The real problem seemed to be that you can only put so much money into pets.com before it becomes stupid. You had more short term investment capital than could be _effectively_ spent at the time. The long term players, as usual, avoided the Archimedian idealism, and were heavily rewarded anyways.

pg has startup brains.

Same issue with LLMs - there probably is real value there, but investors have rammed 10 years' worth of investment into the market in 10 months.

That means: 1) Late investors end up taking a bath because it will actually take 10x longer to get a return than they thought. 2) Investment becomes inefficient - there are lot of GPUs being bought in 2025 that should have been bought in 2030. By the time 2030 comes along, those 2025 GPUs will be outdated, so the value they will provide will be less than if they had been purchased at the correct time

pg has completely clairvoyant vision, if only about historical events

Why is it so popular to "akshually, Ponzi schemes are different!" these days?

Words have meaning in context, and calling something a "Ponzi scheme" these days means any pyramid-like system that only works as long as new investors come to the table, because that new investor money is the sole source of gains for earlier investors. But once you run out of new investors, which is inevitable, the whole thing collapses. What pg described was exactly a Ponzi scheme in that sense, even if it wasn't a deliberate scam. And that's very different from other types of business ventures that eventually fail because of the more "normal" reason that they just don't gain traction.

Agree, people became extremely pedantic with words and it's incorrect to assume they only mean what is described in a dictionary, as if we are in a court.

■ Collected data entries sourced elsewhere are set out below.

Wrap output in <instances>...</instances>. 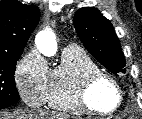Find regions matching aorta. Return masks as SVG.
<instances>
[{"instance_id":"1","label":"aorta","mask_w":142,"mask_h":119,"mask_svg":"<svg viewBox=\"0 0 142 119\" xmlns=\"http://www.w3.org/2000/svg\"><path fill=\"white\" fill-rule=\"evenodd\" d=\"M35 44L39 52L46 57H53L57 53L56 36L50 30L40 31L36 35Z\"/></svg>"}]
</instances>
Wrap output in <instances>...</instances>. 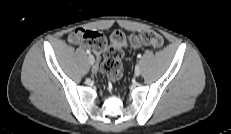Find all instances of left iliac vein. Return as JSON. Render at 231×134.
Here are the masks:
<instances>
[{"label": "left iliac vein", "mask_w": 231, "mask_h": 134, "mask_svg": "<svg viewBox=\"0 0 231 134\" xmlns=\"http://www.w3.org/2000/svg\"><path fill=\"white\" fill-rule=\"evenodd\" d=\"M140 74H141V69H140V66L137 65L135 68V76H139Z\"/></svg>", "instance_id": "obj_1"}]
</instances>
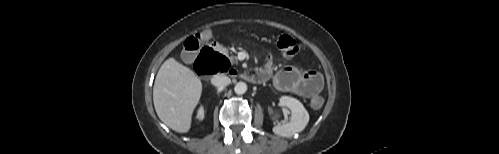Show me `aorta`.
Returning a JSON list of instances; mask_svg holds the SVG:
<instances>
[{"label":"aorta","mask_w":499,"mask_h":154,"mask_svg":"<svg viewBox=\"0 0 499 154\" xmlns=\"http://www.w3.org/2000/svg\"><path fill=\"white\" fill-rule=\"evenodd\" d=\"M234 91L239 95L244 94L247 91V84L245 82H238L234 87Z\"/></svg>","instance_id":"aorta-1"}]
</instances>
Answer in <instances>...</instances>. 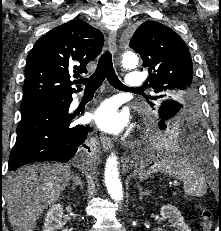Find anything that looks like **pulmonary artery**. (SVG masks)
I'll return each mask as SVG.
<instances>
[{"label": "pulmonary artery", "mask_w": 221, "mask_h": 231, "mask_svg": "<svg viewBox=\"0 0 221 231\" xmlns=\"http://www.w3.org/2000/svg\"><path fill=\"white\" fill-rule=\"evenodd\" d=\"M145 82V77L140 72H130L125 80L124 85L128 88H138Z\"/></svg>", "instance_id": "pulmonary-artery-1"}]
</instances>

Language is fluid, and many of words got their very known & popular meanings later, when people used for things that it didn't exactly mean what it was initially intended to, and it got popular.

People are ever less empathetic and sociable, this being the reason for such comments.

People become pedantic when it's the only way to defend themselves and their friends or to argue against someone.

In this case dotcom investing was so stupid that it should have been recognized as stupid at the time, without hindsight. For someone who lost money, gave bad advice etc. insisting that they didn't fall for a Ponzi scheme means representing themselves as less terrible investors, regardless of facts.

> Words have meaning in context

And you do recognize the context of those words was 15 years ago at this point?

> was exactly a Ponzi scheme in that sense, even if it wasn't a deliberate scam

There are better terms of art to describe the scenario. If we lacked for those words I might grant you this point, but since we don't, I find the description lacking in precision if not completely faulty.

> the more "normal" reason that they just don't gain traction.

Is that actually the "normal reason" most businesses fail? I'm not sure it is.